[Source data]
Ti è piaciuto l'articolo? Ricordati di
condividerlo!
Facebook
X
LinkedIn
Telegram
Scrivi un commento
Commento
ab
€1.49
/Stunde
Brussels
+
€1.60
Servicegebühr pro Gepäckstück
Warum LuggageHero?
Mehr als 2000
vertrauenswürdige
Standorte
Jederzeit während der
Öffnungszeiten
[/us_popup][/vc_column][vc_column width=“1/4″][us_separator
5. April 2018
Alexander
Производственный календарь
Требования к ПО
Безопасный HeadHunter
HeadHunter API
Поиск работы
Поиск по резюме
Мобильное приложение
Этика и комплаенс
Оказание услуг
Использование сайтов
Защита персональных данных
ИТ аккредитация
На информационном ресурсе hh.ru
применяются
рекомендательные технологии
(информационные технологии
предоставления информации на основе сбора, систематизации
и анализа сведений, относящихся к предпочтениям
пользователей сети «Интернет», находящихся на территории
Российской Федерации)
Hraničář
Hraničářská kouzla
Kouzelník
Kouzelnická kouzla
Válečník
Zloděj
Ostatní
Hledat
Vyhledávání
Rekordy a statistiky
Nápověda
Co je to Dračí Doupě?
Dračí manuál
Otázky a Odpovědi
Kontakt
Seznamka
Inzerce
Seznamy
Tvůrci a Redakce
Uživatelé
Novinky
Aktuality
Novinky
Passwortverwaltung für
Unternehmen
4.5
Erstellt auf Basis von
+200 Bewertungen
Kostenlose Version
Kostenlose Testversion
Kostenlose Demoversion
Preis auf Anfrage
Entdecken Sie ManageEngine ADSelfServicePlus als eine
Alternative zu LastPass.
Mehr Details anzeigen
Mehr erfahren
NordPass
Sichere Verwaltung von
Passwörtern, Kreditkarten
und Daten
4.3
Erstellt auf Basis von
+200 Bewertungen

* WHAT THE TASK ASKS *
Which lines in the data hold the string "Kostenlose"? Copy each of them.

* YOUR SOLUTION *
Kostenlose Version
Kostenlose Testversion
Kostenlose Demoversion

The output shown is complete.